We are led to believe the government shutdown is one of the worst things to afflict the country since … well, pick something.
But that’s just more exaggeration from the left in Washington and in the media. The vast majority of Americans would not notice the shut down absent the barrage of horror stories we’ve been treated to, and one other factor.
Shutdowns aren’t that unusual. Since 1976 there have been 17. Six occurred during the Carter administration, 8 during the Reagan administration, one during the elder Bush administration, and 2 during the Clinton administration.
Most lasted less than a week, but in the Carter administration 4 lasted 10 days or more, and the longest of all those shutdowns in 1996 lasted 21 days. On average, government shutdowns last about 6.5 days. There has been a lag in shutdowns since 1997 in the second Clinton term, through the George W. Bush administration, and through the first Obama term.
There is obvious discomfort among furloughed federal workers. However, the House of Representatives voted Saturday to fund back pay, which is what usually happens in shut downs. So, the real pain will be felt by some of the American people, due to the aforementioned “other factor.”
Three things are true about this shutdown: First, the Republican-led House passed three bills to restore government funding. Second, each House measure also sought to delay or defund the Affordable Care Act (ACA). And third, Senate Majority Leader Harry Reid refused to act on the House measures and President Barack Obama threatened to veto them.

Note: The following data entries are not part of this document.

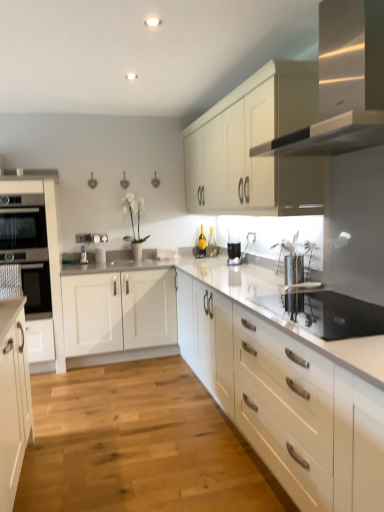 Locate an element on the screen. The image size is (384, 512). free point above light wood floor at center (from a real-world perspective) is located at coordinates (124, 422). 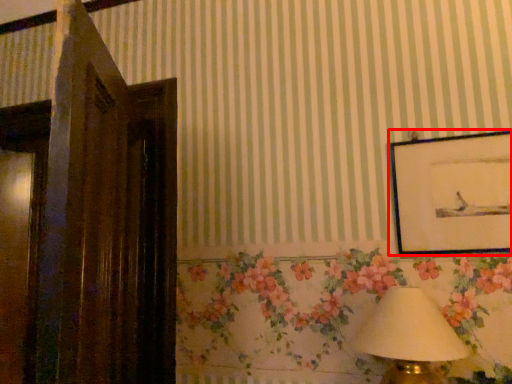 Question: Where is picture frame (annotated by the red box) located in relation to table lamp in the image?

Choices:
 (A) right
 (B) left

Answer: (A) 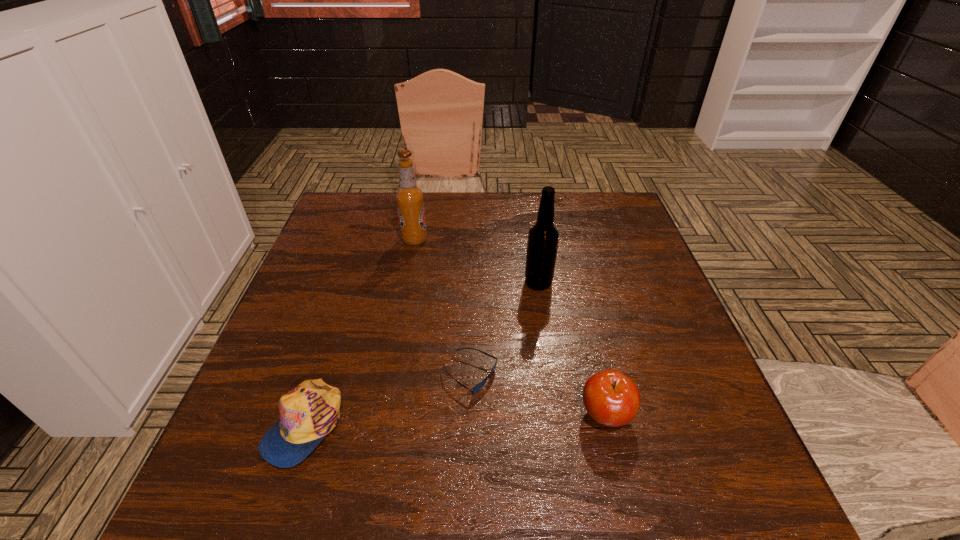 Locate an element on the screen. The height and width of the screenshot is (540, 960). the right beer bottle is located at coordinates (543, 237).

Where is `the nearer beer bottle`? The width and height of the screenshot is (960, 540). the nearer beer bottle is located at coordinates (543, 237).

Locate an element on the screen. The width and height of the screenshot is (960, 540). the farthest object is located at coordinates (409, 198).

In order to click on the fourth object from right to left in this screenshot , I will do `click(409, 198)`.

Find the location of `the third tallest object`. the third tallest object is located at coordinates (611, 398).

The width and height of the screenshot is (960, 540). Find the location of `the rightmost object`. the rightmost object is located at coordinates (611, 398).

Locate an element on the screen. the leftmost object is located at coordinates (310, 411).

Find the location of `cap`. cap is located at coordinates (310, 411).

At what (x,y) coordinates should I click in order to perform the action: click on the third object from left to right. Please return your answer as a coordinate pair (x, y). The image size is (960, 540). Looking at the image, I should click on (474, 390).

You are a GUI agent. You are given a task and a screenshot of the screen. Output one action in this format:
    pyautogui.click(x=<x>, y=<y>)
    Task: Click on the sunglasses
    The height and width of the screenshot is (540, 960).
    Given the screenshot: What is the action you would take?
    pyautogui.click(x=474, y=390) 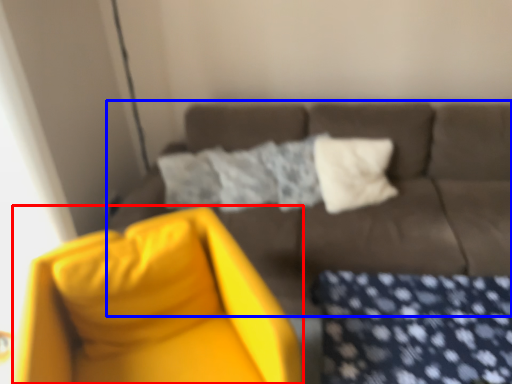 Question: Which object appears closest to the camera in this image, swivel chair (highlighted by a red box) or studio couch (highlighted by a blue box)?

Choices:
 (A) swivel chair
 (B) studio couch

Answer: (A) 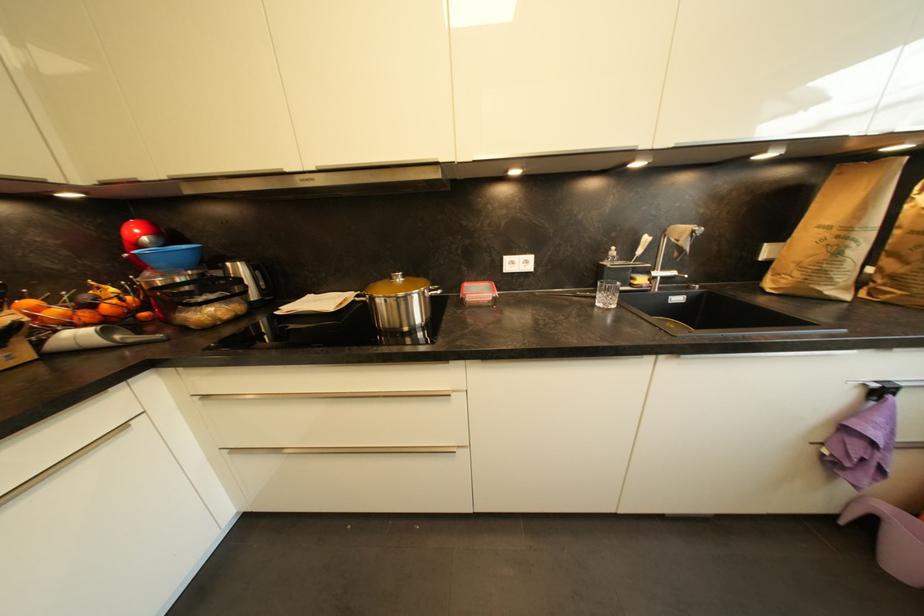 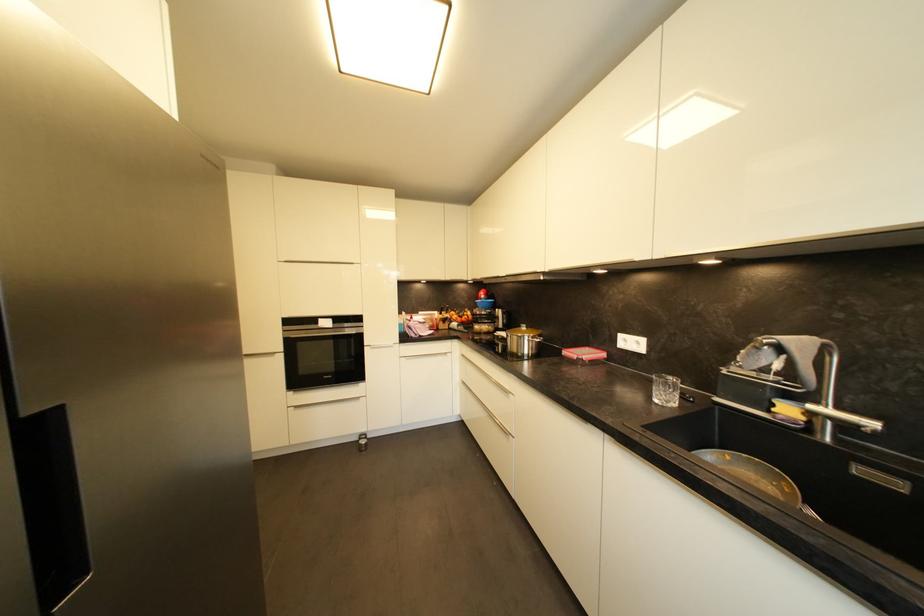 Where in the second image is the point corresponding to (x=647, y=282) from the first image?

(793, 411) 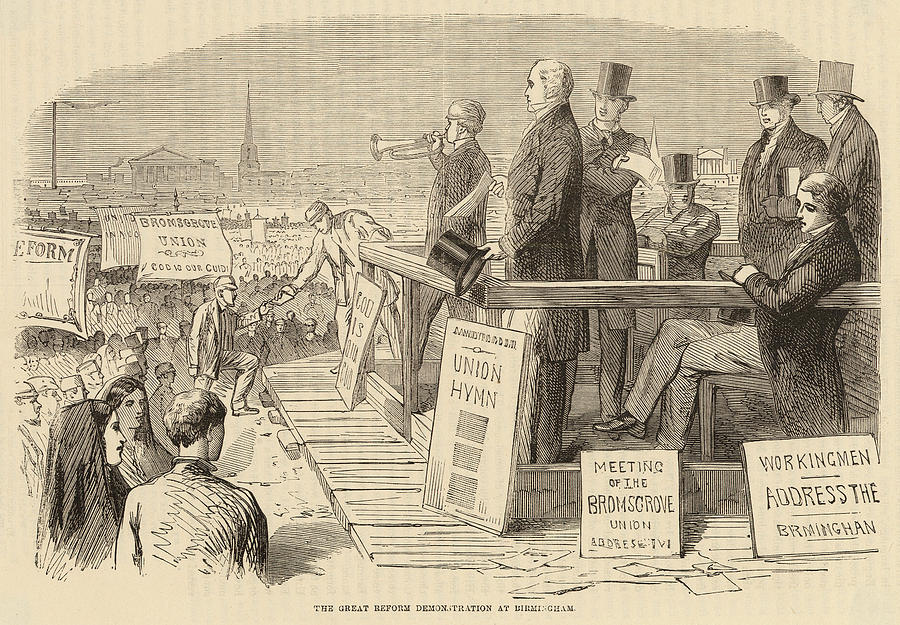 This screenshot has width=900, height=625. In order to click on wooden board in this screenshot , I will do `click(410, 535)`. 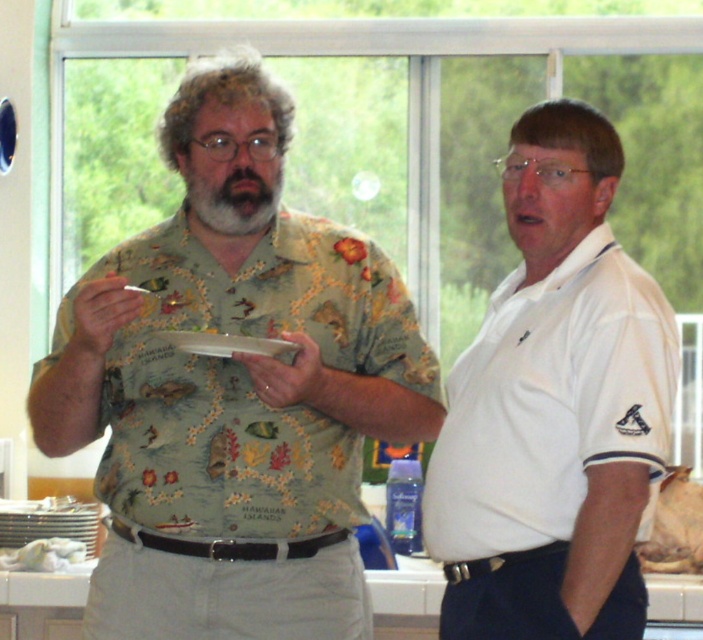 You are standing at point (264, 436) and want to move to the person on the right. The space between you and the person on the right is 2.60 meters. If you need to pass through a doorway that is 2.5 meters wide, will you be able to move through it without any issues?

The space between you and the person on the right is 2.60 meters. Since the doorway is 2.5 meters wide, which is narrower than the space between you and the person, you may not have enough room to pass through comfortably. It might be tight, so proceed with caution.

You are a guest at a garden party and notice the floral cotton shirt at center and the brown crumbly bread at right on the table. Can you tell me which item takes up more space visually?

The floral cotton shirt at center is larger in size than the brown crumbly bread at right, so it occupies more visual space.

You are a guest at a garden party and see the floral cotton shirt at center and the brown crumbly bread at right. Which object is higher up in the image?

The floral cotton shirt at center is taller than brown crumbly bread at right, so the floral cotton shirt at center is higher up in the image. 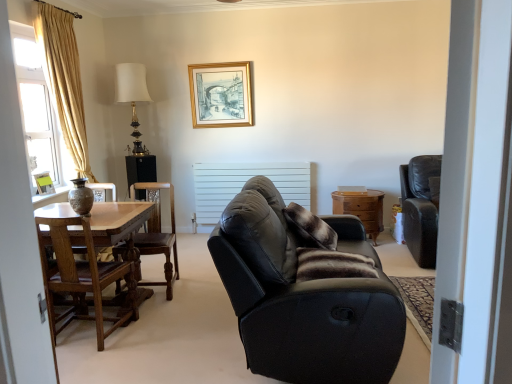 Question: From the image's perspective, is brown fur pillow at center, the first pillow viewed from the front, located above or below translucent glass window at left?

Choices:
 (A) below
 (B) above

Answer: (A)

Question: Considering the positions of brown fur pillow at center, the first pillow viewed from the front, and translucent glass window at left in the image, is brown fur pillow at center, the first pillow viewed from the front, taller or shorter than translucent glass window at left?

Choices:
 (A) tall
 (B) short

Answer: (B)

Question: Estimate the real-world distances between objects in this image. Which object is farther from the gold wooden picture frame at upper center, acting as the second picture frame starting from the left?

Choices:
 (A) white fabric lampshade at upper center
 (B) wooden chair at left, the third chair in the right-to-left sequence
 (C) matte black screen door at right
 (D) wooden side table at right
 (E) wooden polished chair at center left, positioned as the 2th chair in right-to-left order

Answer: (C)

Question: Which object is the farthest from the matte gold picture frame at left, marked as the first picture frame in a left-to-right arrangement?

Choices:
 (A) wooden chair at left, arranged as the 3th chair when viewed from the back
 (B) matte black screen door at right
 (C) matte brown vase at left
 (D) gold wooden picture frame at upper center, which is the first picture frame from right to left
 (E) translucent glass window at left

Answer: (B) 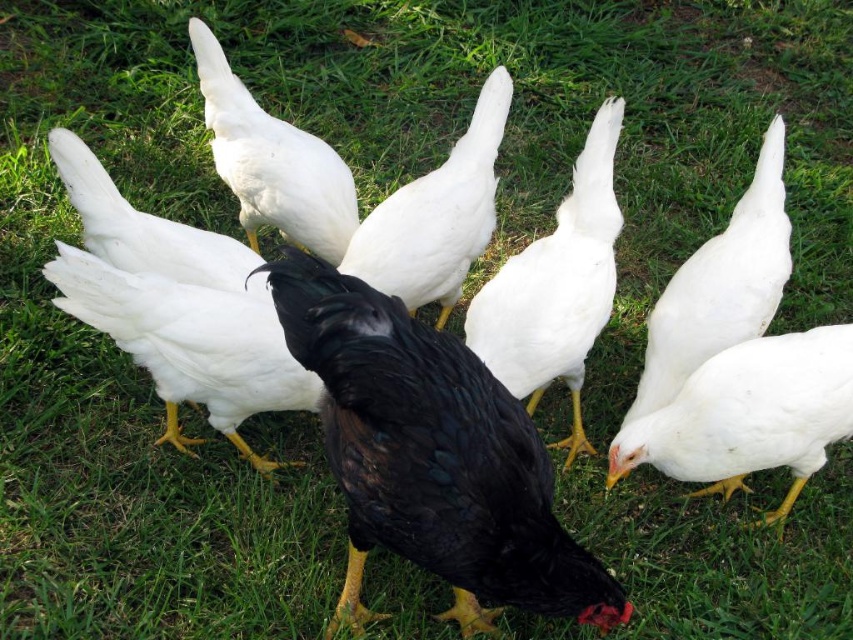 In the scene shown: You are a farmer who wants to separate two chickens for feeding. The chickens are the black glossy chicken at center and the black matte chicken at center. How far apart are they from each other?

The black glossy chicken at center is 19.50 inches from the black matte chicken at center, so they are 19.50 inches apart. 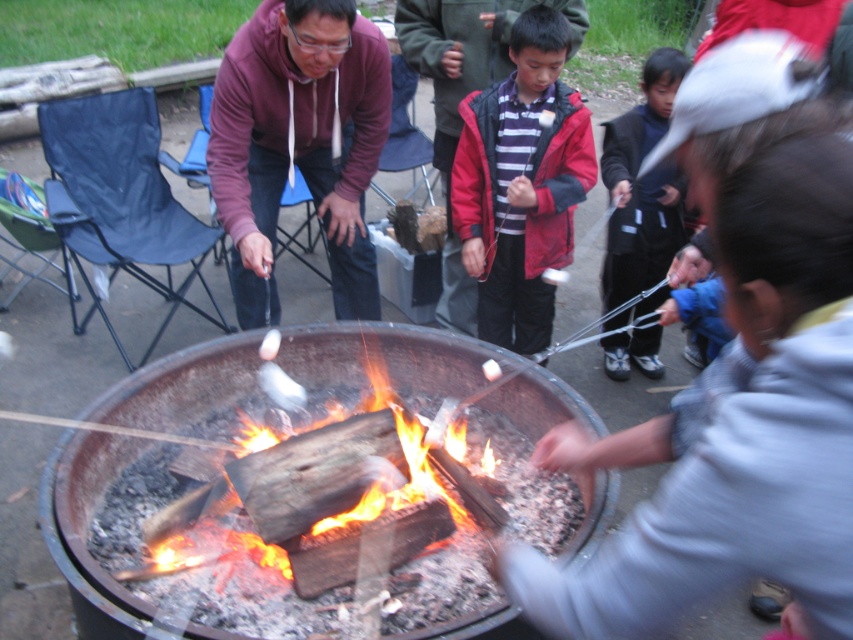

From this we see: a) House Republicans want to reopen the government and passed three measures to do so, and also wanted to save the American people from the ACA with its broken promises, serious problems, and goodies given to large employers and Members of Congress and their staffs. And b), to Sen. Reid and President Obama, putting the furloughed employees back to work, activating the inactive government functions and opening closed facilities are far less important than implementing the highly flawed ACA.
Mr. Obama is comfortable in his “It’s good to be the king” self-indulgence. But, he’s not “the” king, or even “a” king; he is merely the President of the United States, which is certainly an important and powerful position, but the Executive Branch of which he’s the head is just one-third of our government.
Those who took civics or other classes in American government know that among the ingenious features of the U.S. Constitution are the separation of powers and the system of checks and balances, which were designed to prevent any one branch from acquiring more power than the other two.
Mr. Obama – who was reportedly a constitutional law lecturer – believes that the president is the most important figure in the government, ignoring the Constitutional prohibition of any branch gaining the degree of power and control he desires.
Democrats hold this perspective about the ACA:
*It was passed by Congress and signed by the president.
*The Supreme Court found it constitutional.
*There was an election that confirmed the country’s support for Obamacare.
*Thus, the matter is settled: the ACA is the law of the land. End of discussion.
This scenario is rife with weaknesses. Every Republican in the House also won election in 2012, and nothing prevents a law being repealed or amended. And remember that at one time slavery was the “law of the land,” and Congress made a huge error in abolishing the sale of alcohol through the 18th Amendment.
Congress can right wrongs in the law, as it did with slavery; it can repeal bad laws, as it did with the 18th Amendment. And, it can repeal, defund, or amend the error-ridden ACA.
Because Republicans did not lie down and let the Democrats have their way, we have been treated to the aforementioned “other factor,” the 5 Ps: the petulant, peevish, petty, and punkish political behavior that characterizes the shut down.
Faced with an obstinate opposition party, President Obama convened his strategy team from a nearby elementary school, where members of the third grade gathered on the playground to formulate a plan.
Noting that monuments and memorials were not closed during previous shutdowns, they recommended this tactic to cause pain: Close national parks and monuments, as well as some facilities that receive no federal funds and are not federally owned, like Mount Vernon. Close Florida Bay and Biscayne Bay to commercial fishing. Place barriers to block the World War II Memorial that has no gates and is wide open to visitors. Tell people who rent slips for their live-on boats or own homes on Lake Mead they can’t stay there. Block scenic overlooks, like at Mt. Rushmore, by placing traffic cones that prevent drivers from pulling over to view the monuments. Perfect third grade strategy.
Wesley Pruden, writing in The Washington Times, quoted an angry Park Service Ranger, who confirmed that attitude: “It’s a cheap way to deal with the situation,” he said. “We’ve been told to make life as difficult for people as we can. It’s disgusting.”
You see, if the shutdown doesn’t hurt people, it doesn’t help the Democrats.